> [SUPPLIED RECORDS]:
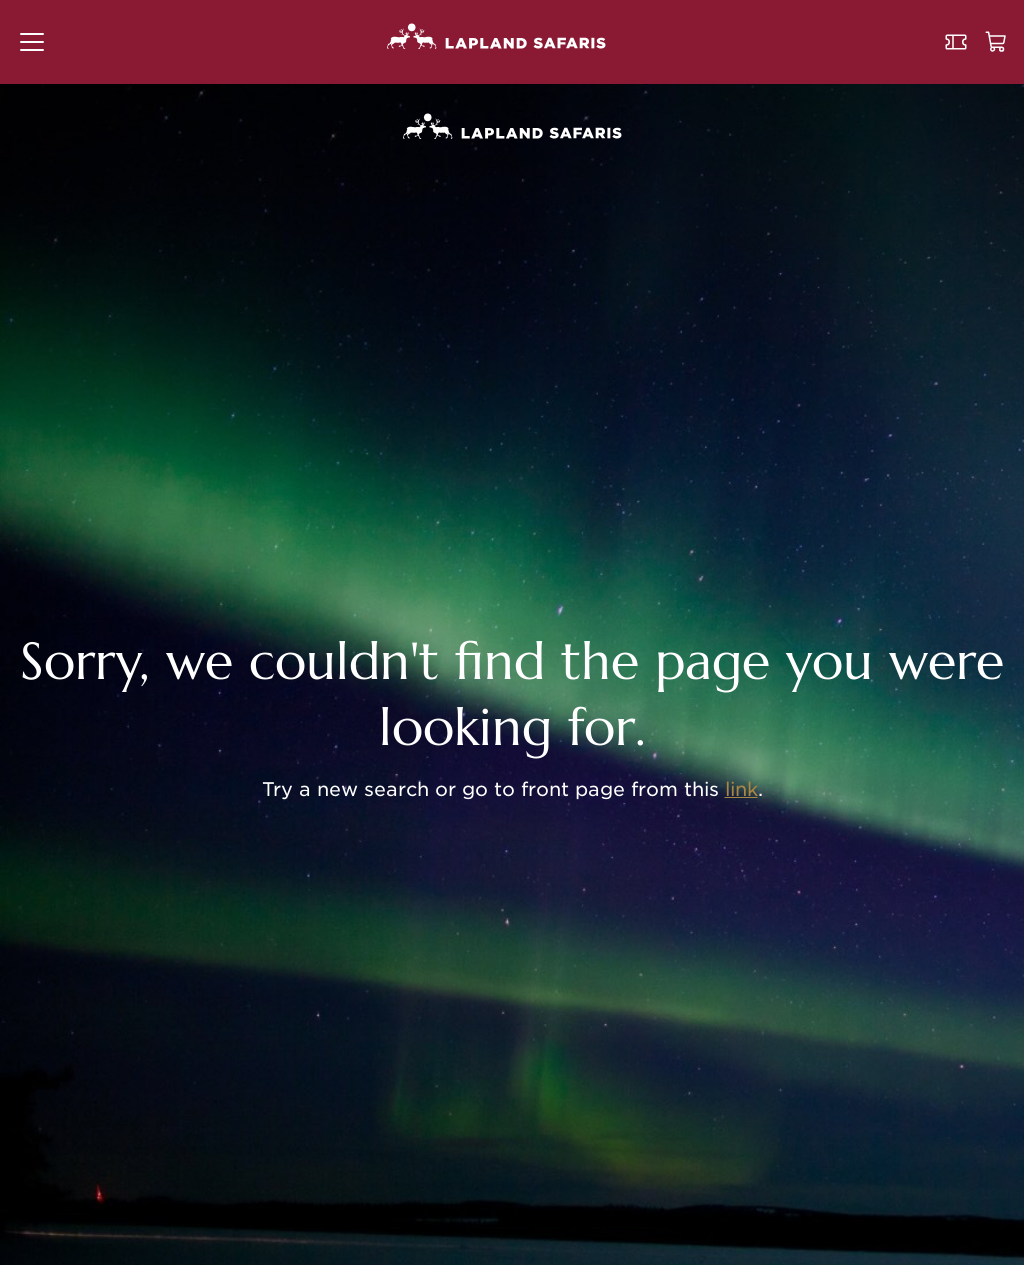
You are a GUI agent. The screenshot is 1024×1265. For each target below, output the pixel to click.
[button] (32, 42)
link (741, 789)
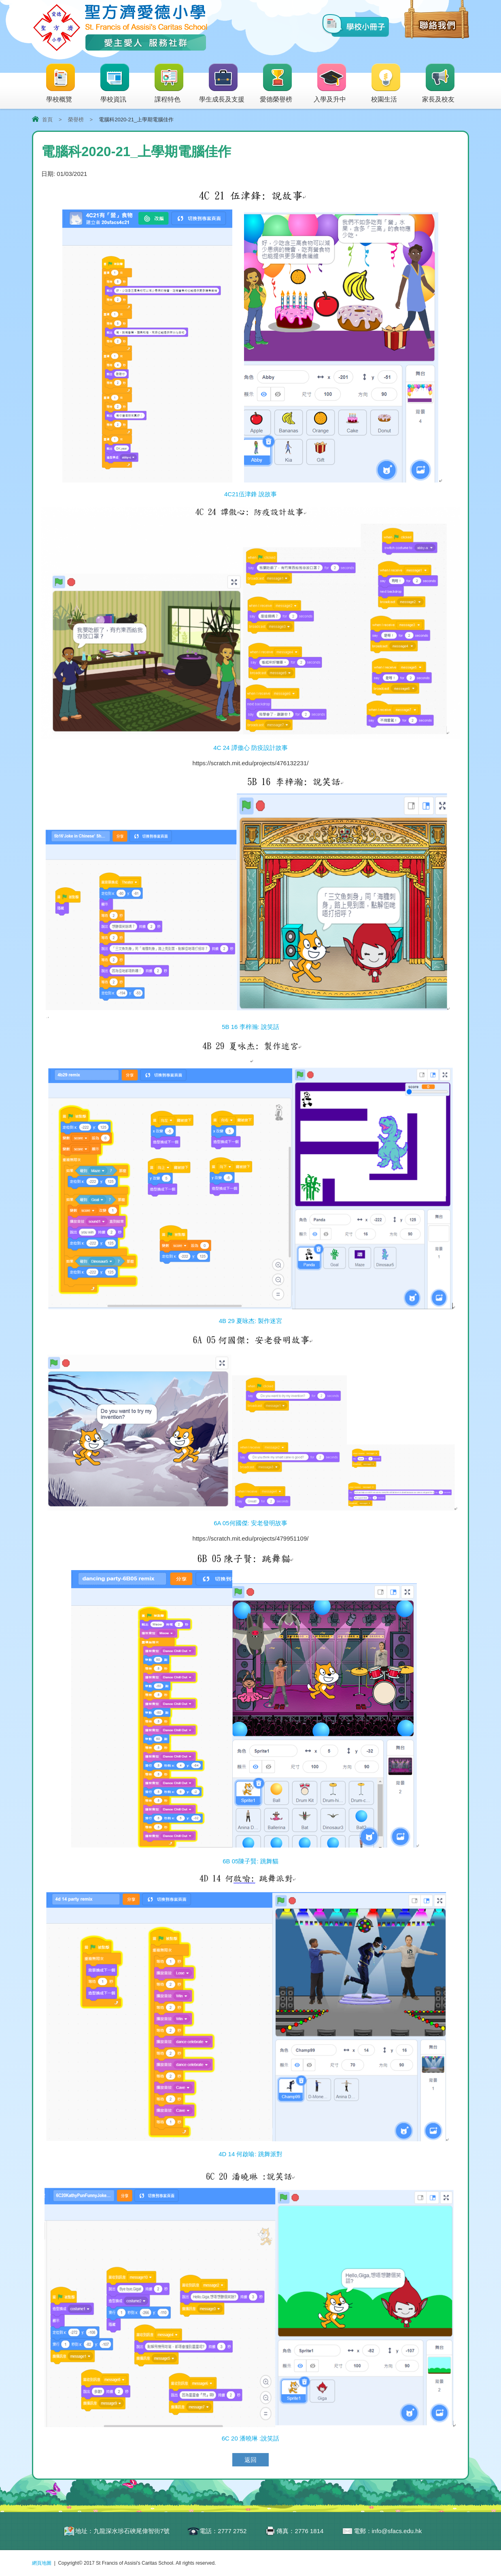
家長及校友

...

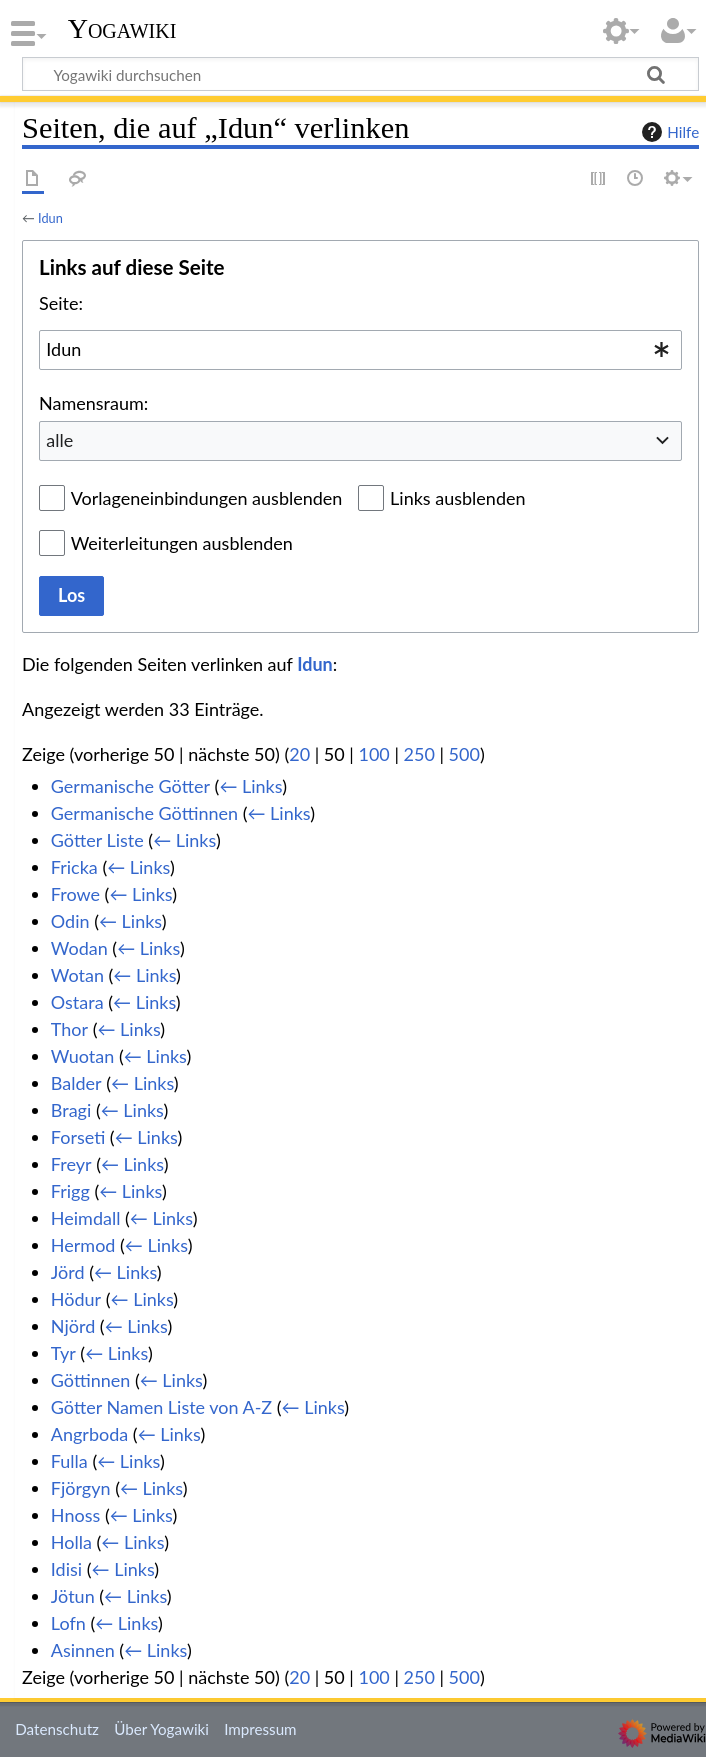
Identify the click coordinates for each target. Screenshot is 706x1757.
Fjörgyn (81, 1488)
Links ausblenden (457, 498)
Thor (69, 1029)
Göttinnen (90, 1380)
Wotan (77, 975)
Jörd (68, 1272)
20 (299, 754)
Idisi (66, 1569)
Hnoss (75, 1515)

> [TASK INSTRUCTIONS]:
The lines to return are those in the material above that hold "target".

> [RESULT OF THIS TASK]:
You are a GUI agent. The screenshot is 1024×1265. For each target below, output the pixel to click.
Identify the click coordinates for each target. Screenshot is 706x1757.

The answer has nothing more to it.